Sunday, October 23, 2005

Fighting Festival

Last week we went to a Fighting Festival in southern Himeji, near our home in Western Japan. This is a large and famous festival, in which the members of seven different villages compete for the title of last shrine standing.
Looking back on the event I must say that it is an immense "MANFEST", with everything that a "man's man" would want in a festival. It is a festival in which any man can dress down to nearly nothing, yell, scream, spit and scratch wherever he wants, show great pride in his village, and with all his buddies lift things which are way too heavy for them, all the while flirting within inches of almost certain death. I must say, this makes a football and beer weekend look rather tame! In the year before the festival the men of each village build these immense and detailed shrines, with wood, tin, and gold and fitted with a huge drum in the middle. Scores of men lift these things while four drummers sit in the middle beating a tune. They "fight" by pushing up against the other villages' shrine while the men are lifting it. As you can imagine, if you are lifting a one ton shrine, this can get pretty dangerous.
The winner seems to be the team who doesn't drop their shrine, or trample one of their own members. One of the craziest things about this is that the massive and pressing crowds are not safely in the grand stands, but down in and amidst the fighting, getting pushed around and in rare cases, getting injured. It is pretty intense, and the men (who often arrive at the event rather drunk, which is strange seeing as it begins just before noon!) get pretty riled up. It was not unusual to see fist-fights breaking out, or hear the shrill of Fox 40 whistles as limp bodies were removed from amidst the chaotic sea of men.

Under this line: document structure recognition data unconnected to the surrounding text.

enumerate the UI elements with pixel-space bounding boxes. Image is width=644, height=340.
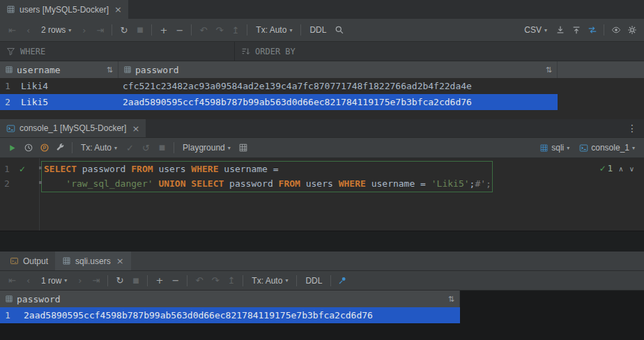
column-label: password <box>135 65 179 75</box>
playground-dropdown[interactable]: Playground ▾ <box>178 143 236 153</box>
schema-label: sqli <box>551 143 564 153</box>
next-result-icon[interactable]: ∨ <box>629 165 634 173</box>
row-number: 1 <box>0 310 20 320</box>
add-row-button[interactable]: + <box>155 22 171 38</box>
where-placeholder: WHERE <box>20 47 45 56</box>
prev-page-button[interactable]: ‹ <box>20 22 36 38</box>
commit-button[interactable]: ✓ <box>122 140 138 155</box>
reload-data-button[interactable]: ↻ <box>112 273 128 288</box>
page-size-dropdown[interactable]: 1 row ▾ <box>36 276 72 286</box>
close-icon[interactable]: × <box>132 124 139 133</box>
prev-page-button[interactable]: ‹ <box>20 273 36 288</box>
sort-updown-icon[interactable]: ⇅ <box>448 295 454 304</box>
row-band[interactable]: 1 Liki4 cfc521c23482ac93a09584ad2e139c4a… <box>0 78 558 94</box>
row-number: 2 <box>0 97 20 107</box>
users-grid-header: username ⇅ password ⇅ <box>0 61 644 78</box>
gear-icon[interactable] <box>624 22 640 38</box>
compare-data-icon[interactable] <box>584 22 600 38</box>
tab-sqli-users[interactable]: sqli.users × <box>55 252 131 270</box>
first-page-button[interactable]: ⇤ <box>4 273 20 288</box>
eye-icon[interactable] <box>608 22 624 38</box>
last-page-button[interactable]: ⇥ <box>92 22 108 38</box>
toolbar-separator <box>296 275 297 286</box>
submit-button[interactable]: ↥ <box>223 273 239 288</box>
page-size-dropdown[interactable]: 2 rows ▾ <box>36 25 76 35</box>
toolbar-separator <box>174 142 174 153</box>
output-layout-icon[interactable] <box>236 140 252 155</box>
tx-mode-dropdown[interactable]: Tx: Auto ▾ <box>76 143 122 153</box>
cell-username[interactable]: Liki5 <box>20 97 118 107</box>
stop-button[interactable]: ■ <box>128 273 144 288</box>
sort-updown-icon[interactable]: ⇅ <box>107 65 113 75</box>
last-page-button[interactable]: ⇥ <box>88 273 104 288</box>
delete-row-button[interactable]: − <box>167 273 183 288</box>
pin-tab-icon[interactable] <box>335 273 351 288</box>
revert-button[interactable]: ↶ <box>191 273 207 288</box>
tab-label: console_1 [MySQL5-Docker] <box>20 123 126 133</box>
import-data-icon[interactable] <box>568 22 584 38</box>
tx-mode-dropdown[interactable]: Tx: Auto ▾ <box>251 25 297 35</box>
next-page-button[interactable]: › <box>72 273 88 288</box>
cell-username[interactable]: Liki4 <box>20 81 118 91</box>
add-row-button[interactable]: + <box>151 273 167 288</box>
sort-updown-icon[interactable]: ⇅ <box>546 65 552 75</box>
sql-code[interactable]: SELECT password FROM users WHERE usernam… <box>44 162 491 191</box>
table-row-selected[interactable]: 2 Liki5 2aad5890595ccf4598b787b99ab563d0… <box>0 94 644 110</box>
sql-line-2[interactable]: 'raw_sql_danger' UNION SELECT password F… <box>44 176 491 191</box>
toolbar-separator <box>187 275 187 286</box>
delete-row-button[interactable]: − <box>171 22 187 38</box>
column-header-password[interactable]: password ⇅ <box>0 291 460 307</box>
grid-empty-space <box>0 110 644 119</box>
column-icon <box>5 295 13 303</box>
next-page-button[interactable]: › <box>76 22 92 38</box>
row-band[interactable]: 1 2aad5890595ccf4598b787b99ab563d0d66ec8… <box>0 307 460 323</box>
stop-button[interactable]: ■ <box>132 22 148 38</box>
table-row-selected[interactable]: 1 2aad5890595ccf4598b787b99ab563d0d66ec8… <box>0 307 644 323</box>
ddl-button[interactable]: DDL <box>300 276 327 286</box>
execute-button[interactable] <box>4 140 20 155</box>
sql-line-1[interactable]: SELECT password FROM users WHERE usernam… <box>44 162 491 176</box>
revert-button[interactable]: ↶ <box>195 22 211 38</box>
table-row[interactable]: 1 Liki4 cfc521c23482ac93a09584ad2e139c4a… <box>0 78 644 94</box>
cell-password[interactable]: cfc521c23482ac93a09584ad2e139c4a7fc87077… <box>118 81 472 91</box>
redo-button[interactable]: ↷ <box>211 22 227 38</box>
first-page-button[interactable]: ⇤ <box>4 22 20 38</box>
cell-password[interactable]: 2aad5890595ccf4598b787b99ab563d0d66ec821… <box>118 97 472 107</box>
query-history-icon[interactable] <box>20 140 36 155</box>
redo-button[interactable]: ↷ <box>207 273 223 288</box>
submit-button[interactable]: ↥ <box>227 22 243 38</box>
tab-label: Output <box>23 256 48 266</box>
chevron-down-icon: ▾ <box>632 145 635 151</box>
export-format-dropdown[interactable]: CSV ▾ <box>519 25 552 35</box>
sql-editor[interactable]: 1 ✓ 2 SELECT password FROM users WHERE u… <box>0 158 644 231</box>
reload-data-button[interactable]: ↻ <box>116 22 132 38</box>
search-icon[interactable] <box>331 22 347 38</box>
row-band[interactable]: 2 Liki5 2aad5890595ccf4598b787b99ab563d0… <box>0 94 558 110</box>
close-icon[interactable]: × <box>116 256 124 265</box>
statement-range-mark <box>39 167 42 169</box>
more-options-icon[interactable]: ⋮ <box>620 119 644 137</box>
cell-password[interactable]: 2aad5890595ccf4598b787b99ab563d0d66ec821… <box>20 310 373 320</box>
prev-result-icon[interactable]: ∧ <box>618 165 623 173</box>
export-data-icon[interactable] <box>552 22 568 38</box>
sql-token: 'raw_sql_danger' <box>66 178 153 189</box>
tab-console-1[interactable]: console_1 [MySQL5-Docker] × <box>0 119 146 137</box>
schema-dropdown[interactable]: sqli ▾ <box>535 143 574 153</box>
column-header-password[interactable]: password ⇅ <box>118 61 558 78</box>
rollback-button[interactable]: ↺ <box>138 140 154 155</box>
order-by-filter-input[interactable]: ORDER BY <box>235 42 302 61</box>
column-header-username[interactable]: username ⇅ <box>0 61 118 78</box>
ddl-button[interactable]: DDL <box>305 25 331 35</box>
tab-label: users [MySQL5-Docker] <box>20 5 109 15</box>
stop-button[interactable]: ■ <box>154 140 170 155</box>
users-grid-body: 1 Liki4 cfc521c23482ac93a09584ad2e139c4a… <box>0 78 644 110</box>
tx-mode-dropdown[interactable]: Tx: Auto ▾ <box>247 276 293 286</box>
console-dropdown[interactable]: console_1 ▾ <box>574 143 640 153</box>
tab-output[interactable]: Output <box>3 252 55 270</box>
tab-users-table[interactable]: users [MySQL5-Docker] × <box>0 0 128 19</box>
where-filter-input[interactable]: WHERE <box>0 42 235 61</box>
parameters-icon[interactable] <box>36 140 52 155</box>
close-icon[interactable]: × <box>114 5 122 14</box>
result-count: 1 <box>608 164 613 173</box>
wrench-icon[interactable] <box>52 140 68 155</box>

Before I get too far along, I must mention that it is not "just" a man's event, it really was set up for the whole family. This is one of the few events in which grown men, dressed only in loin cloths, cuddled their infant sons in public, and encouraged their teenagers to be even MORE rowdy and noisy. Young mothers walked amid the screaming throng holding their toddlers in one arm, and a video camera in the other, and old men (who were thankfully not required to wear the loincloths) gathered together, joking and reminiscing about when they were young. Yeah, I must say, this festival really was one of a kind.